They rotate credentials but fail to revoke them when the application, integration, or vendor relationship ends. That leaves old secrets valid after their intended use, which is exactly how orphaned access persists. Rotation only reduces risk when it is paired with ownership and lifecycle offboarding.
Why This Matters for Security Teams
The common mistake is treating rotation as a finish line. Rotation lowers exposure only when the old secret is removed from service, ownership is clear, and the application or vendor relationship has an end date that triggers offboarding. Without that lifecycle step, secrets remain valid long after the business need has disappeared, creating orphaned access that defenders often discover only after a compromise or audit exception.
This is a recurring theme in the Top 10 NHI Issues and in NHIMG’s NHI Lifecycle Management Guide: lifecycle control matters as much as credential hygiene. The practical risk is simple. A rotated secret that is still assigned to a decommissioned integration, dormant CI/CD job, or former vendor account can still be used if it leaks or is rediscovered. The OWASP Non-Human Identity Top 10 also reflects this pattern by emphasizing that NHI security breaks down when secrets, ownership, and privilege are managed in isolation.
In practice, many security teams encounter orphaned NHI access only after an application is retired or a vendor contract has already ended, rather than through intentional offboarding.
How It Works in Practice
Effective rotation and offboarding need to be treated as one workflow. Rotation changes the credential value; offboarding changes whether the identity should exist at all. For service accounts, API keys, certificates, and tokens, that means maintaining an owner, a purpose, a dependency map, and an expiration path. If any of those are missing, teams usually rotate reactively and leave the old identity intact.

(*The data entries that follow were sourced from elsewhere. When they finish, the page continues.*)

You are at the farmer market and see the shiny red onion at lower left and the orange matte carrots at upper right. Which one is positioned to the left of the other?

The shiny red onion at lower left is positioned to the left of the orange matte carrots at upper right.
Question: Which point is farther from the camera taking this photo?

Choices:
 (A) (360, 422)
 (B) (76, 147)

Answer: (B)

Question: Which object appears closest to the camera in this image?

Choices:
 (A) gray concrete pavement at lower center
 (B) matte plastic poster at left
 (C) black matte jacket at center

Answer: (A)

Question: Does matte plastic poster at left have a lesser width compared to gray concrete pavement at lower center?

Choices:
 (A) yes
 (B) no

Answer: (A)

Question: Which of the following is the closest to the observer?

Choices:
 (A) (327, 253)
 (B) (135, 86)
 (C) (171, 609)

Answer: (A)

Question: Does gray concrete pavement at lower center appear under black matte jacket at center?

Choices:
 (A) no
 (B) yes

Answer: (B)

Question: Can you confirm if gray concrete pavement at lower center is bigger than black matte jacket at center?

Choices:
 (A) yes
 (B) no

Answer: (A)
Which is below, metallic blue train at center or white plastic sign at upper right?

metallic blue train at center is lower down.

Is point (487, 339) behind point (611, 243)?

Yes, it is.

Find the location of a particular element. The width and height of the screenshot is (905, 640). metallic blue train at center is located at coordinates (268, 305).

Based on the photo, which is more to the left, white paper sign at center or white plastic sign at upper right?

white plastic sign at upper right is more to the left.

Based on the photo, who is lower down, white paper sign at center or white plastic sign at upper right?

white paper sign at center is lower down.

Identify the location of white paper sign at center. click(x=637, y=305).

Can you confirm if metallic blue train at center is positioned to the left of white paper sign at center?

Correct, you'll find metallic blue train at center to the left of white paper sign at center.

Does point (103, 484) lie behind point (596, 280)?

Current guidance suggests pairing inventory with lifecycle state. That means classifying each NHI by system, vendor, environment, and business purpose, then using that record to drive revocation when a system is retired or a contract ends. NHIMG’s Guide to the Secret Sprawl Challenge and Guide to NHI Rotation Challenges both point to the same operational reality: secrets multiply faster than teams can track them unless discovery, rotation, and revocation are automated together.
A practical offboarding sequence usually includes:
- Confirming the owner and business reason for the NHI.
- Identifying every system, workflow, and vendor that depends on it.
- Issuing a replacement credential only if the workload still needs access.
- Revoking the old secret, token, certificate, or key immediately after cutover.
- Removing the identity from vaults, CI/CD variables, scripts, tickets, and documentation.
- Recording the disposal event for audit and future reviews.
The most reliable teams also tie offboarding to change management, vendor offboarding, and asset retirement, so revocation is triggered by business events rather than by memory. These controls tend to break down in environments with shared service accounts, hard-coded secrets in legacy scripts, or unmanaged third-party integrations because there is no dependable inventory to revoke against.
Common Variations and Edge Cases
Tighter secret rotation often increases operational overhead, requiring organisations to balance reduced exposure against cutover risk, application fragility, and coordination burden. That tradeoff becomes sharper when an NHI is shared across multiple systems or when a legacy application cannot tolerate fast credential replacement.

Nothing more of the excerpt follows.